What is expected
As the answer, give a copy of each line below that includes the word "Swim".

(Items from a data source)
· · ·
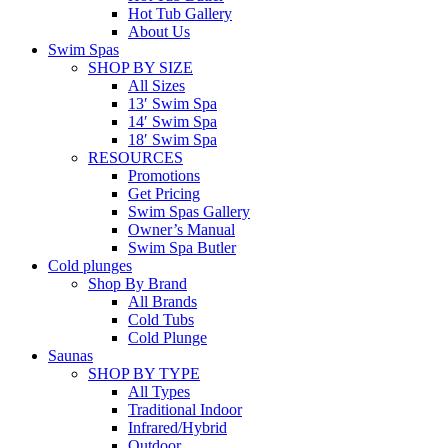
Hot Tub Gallery
About Us
Swim Spas
SHOP BY SIZE
All Sizes
13′ Swim Spa
14′ Swim Spa
18′ Swim Spa
RESOURCES
Promotions
Get Pricing
Swim Spas Gallery
Owner’s Manual
Swim Spa Butler
Cold plunges
Shop By Brand
All Brands
Cold Tubs
Cold Plunge
Saunas
SHOP BY TYPE
All Types
Traditional Indoor
Infrared/Hybrid
Outdoor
· · ·
Solution
Swim Spas
13′ Swim Spa
14′ Swim Spa
18′ Swim Spa
Swim Spas Gallery
Swim Spa Butler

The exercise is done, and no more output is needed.